*ASSIGNED TASK*:
From the entries, copy each line that includes "hero".

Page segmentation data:
↓↓↓
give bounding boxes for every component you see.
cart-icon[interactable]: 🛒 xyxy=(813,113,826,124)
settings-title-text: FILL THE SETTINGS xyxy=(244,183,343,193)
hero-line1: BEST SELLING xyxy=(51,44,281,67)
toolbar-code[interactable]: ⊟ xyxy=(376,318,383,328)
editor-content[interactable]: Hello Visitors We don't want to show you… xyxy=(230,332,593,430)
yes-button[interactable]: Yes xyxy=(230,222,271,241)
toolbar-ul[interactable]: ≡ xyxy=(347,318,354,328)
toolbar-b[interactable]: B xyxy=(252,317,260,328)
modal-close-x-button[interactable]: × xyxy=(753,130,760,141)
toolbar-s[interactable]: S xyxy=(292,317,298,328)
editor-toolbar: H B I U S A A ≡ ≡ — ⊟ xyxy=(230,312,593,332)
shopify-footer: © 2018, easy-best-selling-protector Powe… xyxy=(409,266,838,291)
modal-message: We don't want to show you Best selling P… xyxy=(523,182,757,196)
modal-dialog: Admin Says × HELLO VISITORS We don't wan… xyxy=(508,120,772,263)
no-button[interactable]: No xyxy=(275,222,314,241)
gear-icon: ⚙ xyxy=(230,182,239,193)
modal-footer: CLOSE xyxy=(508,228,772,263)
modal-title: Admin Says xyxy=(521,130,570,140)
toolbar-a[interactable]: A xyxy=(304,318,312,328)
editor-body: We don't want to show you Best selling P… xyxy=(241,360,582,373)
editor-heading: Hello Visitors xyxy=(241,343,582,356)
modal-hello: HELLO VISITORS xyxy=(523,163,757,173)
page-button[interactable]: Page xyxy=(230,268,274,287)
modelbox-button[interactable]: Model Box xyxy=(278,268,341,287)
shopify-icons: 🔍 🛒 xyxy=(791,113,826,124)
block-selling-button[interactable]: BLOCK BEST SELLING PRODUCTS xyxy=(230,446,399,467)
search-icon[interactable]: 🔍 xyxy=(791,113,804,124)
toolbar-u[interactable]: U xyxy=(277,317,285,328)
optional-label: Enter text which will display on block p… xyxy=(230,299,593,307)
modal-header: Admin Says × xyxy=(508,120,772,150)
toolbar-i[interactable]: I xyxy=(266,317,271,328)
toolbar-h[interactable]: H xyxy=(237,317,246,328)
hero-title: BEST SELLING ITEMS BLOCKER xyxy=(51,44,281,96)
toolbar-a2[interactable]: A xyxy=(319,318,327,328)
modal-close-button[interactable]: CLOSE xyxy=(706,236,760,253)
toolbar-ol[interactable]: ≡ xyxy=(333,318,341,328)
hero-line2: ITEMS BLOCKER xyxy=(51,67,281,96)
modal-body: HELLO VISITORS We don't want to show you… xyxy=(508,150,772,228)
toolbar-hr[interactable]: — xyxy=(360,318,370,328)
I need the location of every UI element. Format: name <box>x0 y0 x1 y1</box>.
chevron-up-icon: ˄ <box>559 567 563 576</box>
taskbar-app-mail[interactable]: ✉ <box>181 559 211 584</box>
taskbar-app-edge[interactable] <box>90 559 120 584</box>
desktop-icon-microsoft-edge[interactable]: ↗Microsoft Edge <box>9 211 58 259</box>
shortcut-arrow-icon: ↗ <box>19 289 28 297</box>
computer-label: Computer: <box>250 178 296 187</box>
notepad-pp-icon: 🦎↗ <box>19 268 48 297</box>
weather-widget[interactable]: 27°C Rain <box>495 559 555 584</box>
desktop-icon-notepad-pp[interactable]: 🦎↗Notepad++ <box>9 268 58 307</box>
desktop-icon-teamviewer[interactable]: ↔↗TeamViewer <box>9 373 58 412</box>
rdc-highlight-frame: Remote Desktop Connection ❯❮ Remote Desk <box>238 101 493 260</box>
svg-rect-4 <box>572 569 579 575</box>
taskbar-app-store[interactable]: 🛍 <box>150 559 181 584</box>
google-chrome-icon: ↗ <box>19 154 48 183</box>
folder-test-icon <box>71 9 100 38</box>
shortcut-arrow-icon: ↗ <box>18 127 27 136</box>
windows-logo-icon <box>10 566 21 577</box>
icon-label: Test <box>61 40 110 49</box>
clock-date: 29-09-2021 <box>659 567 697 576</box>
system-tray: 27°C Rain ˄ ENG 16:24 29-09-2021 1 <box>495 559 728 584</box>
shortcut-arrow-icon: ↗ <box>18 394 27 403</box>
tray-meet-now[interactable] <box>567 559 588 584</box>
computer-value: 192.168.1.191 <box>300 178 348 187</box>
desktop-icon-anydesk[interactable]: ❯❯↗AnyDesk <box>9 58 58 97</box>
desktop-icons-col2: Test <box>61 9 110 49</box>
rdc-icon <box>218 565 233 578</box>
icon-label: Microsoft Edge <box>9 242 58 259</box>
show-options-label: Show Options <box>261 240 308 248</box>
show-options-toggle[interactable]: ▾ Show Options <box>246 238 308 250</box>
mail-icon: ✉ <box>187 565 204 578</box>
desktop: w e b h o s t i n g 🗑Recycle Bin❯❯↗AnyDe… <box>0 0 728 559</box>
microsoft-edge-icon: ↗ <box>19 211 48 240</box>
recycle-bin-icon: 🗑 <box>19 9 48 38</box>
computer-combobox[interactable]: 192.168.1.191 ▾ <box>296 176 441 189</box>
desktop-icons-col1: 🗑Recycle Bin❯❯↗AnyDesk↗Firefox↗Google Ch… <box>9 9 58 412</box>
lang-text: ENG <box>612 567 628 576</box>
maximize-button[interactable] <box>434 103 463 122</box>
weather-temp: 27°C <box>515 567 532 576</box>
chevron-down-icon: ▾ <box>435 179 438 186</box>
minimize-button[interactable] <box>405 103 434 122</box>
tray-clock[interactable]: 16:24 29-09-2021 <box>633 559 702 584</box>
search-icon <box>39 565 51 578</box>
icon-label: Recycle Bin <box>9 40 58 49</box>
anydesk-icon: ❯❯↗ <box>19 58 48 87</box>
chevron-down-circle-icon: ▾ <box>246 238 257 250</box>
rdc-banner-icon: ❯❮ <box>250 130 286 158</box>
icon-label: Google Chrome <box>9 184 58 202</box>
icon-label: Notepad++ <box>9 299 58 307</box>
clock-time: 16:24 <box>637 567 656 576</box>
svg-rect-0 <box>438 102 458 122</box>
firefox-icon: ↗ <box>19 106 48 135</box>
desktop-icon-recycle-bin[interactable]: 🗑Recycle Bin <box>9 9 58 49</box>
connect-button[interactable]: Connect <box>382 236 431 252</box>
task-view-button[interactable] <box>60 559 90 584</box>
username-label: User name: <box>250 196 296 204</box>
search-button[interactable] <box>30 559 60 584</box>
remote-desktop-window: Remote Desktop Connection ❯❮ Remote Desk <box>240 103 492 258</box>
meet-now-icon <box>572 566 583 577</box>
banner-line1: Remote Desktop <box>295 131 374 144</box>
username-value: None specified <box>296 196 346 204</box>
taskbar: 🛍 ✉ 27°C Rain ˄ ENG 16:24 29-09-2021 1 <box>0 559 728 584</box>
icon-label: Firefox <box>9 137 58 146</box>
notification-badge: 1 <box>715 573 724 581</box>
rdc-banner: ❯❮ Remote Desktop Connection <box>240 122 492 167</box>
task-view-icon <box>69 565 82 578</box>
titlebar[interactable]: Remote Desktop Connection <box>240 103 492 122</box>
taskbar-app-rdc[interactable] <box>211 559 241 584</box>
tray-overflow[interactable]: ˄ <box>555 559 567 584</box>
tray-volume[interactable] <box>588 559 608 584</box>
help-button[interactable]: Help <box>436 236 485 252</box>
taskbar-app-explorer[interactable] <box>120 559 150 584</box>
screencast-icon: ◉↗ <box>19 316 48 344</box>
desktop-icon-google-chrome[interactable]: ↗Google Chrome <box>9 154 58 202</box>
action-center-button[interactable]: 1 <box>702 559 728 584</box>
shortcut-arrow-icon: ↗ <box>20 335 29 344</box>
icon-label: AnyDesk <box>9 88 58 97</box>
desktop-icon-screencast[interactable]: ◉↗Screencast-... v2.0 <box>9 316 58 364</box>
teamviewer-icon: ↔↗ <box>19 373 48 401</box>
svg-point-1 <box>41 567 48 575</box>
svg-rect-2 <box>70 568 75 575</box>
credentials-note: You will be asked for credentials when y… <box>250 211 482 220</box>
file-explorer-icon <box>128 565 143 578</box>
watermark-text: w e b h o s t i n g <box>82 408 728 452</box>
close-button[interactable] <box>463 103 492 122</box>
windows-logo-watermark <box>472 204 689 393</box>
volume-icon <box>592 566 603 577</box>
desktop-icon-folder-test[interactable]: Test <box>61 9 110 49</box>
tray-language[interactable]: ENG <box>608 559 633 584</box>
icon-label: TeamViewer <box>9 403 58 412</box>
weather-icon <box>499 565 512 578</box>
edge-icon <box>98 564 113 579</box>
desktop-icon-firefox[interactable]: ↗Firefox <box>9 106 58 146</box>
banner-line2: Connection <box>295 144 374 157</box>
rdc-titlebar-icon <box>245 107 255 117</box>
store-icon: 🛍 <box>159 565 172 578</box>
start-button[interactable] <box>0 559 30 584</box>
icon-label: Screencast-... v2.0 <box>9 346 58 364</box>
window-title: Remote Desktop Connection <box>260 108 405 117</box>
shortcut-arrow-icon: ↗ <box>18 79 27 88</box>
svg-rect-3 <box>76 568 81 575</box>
↑↑↑
*EXERCISE OUTPUT*:
hero-line1: BEST SELLING xyxy=(51,44,281,67)
hero-title: BEST SELLING ITEMS BLOCKER xyxy=(51,44,281,96)
hero-line2: ITEMS BLOCKER xyxy=(51,67,281,96)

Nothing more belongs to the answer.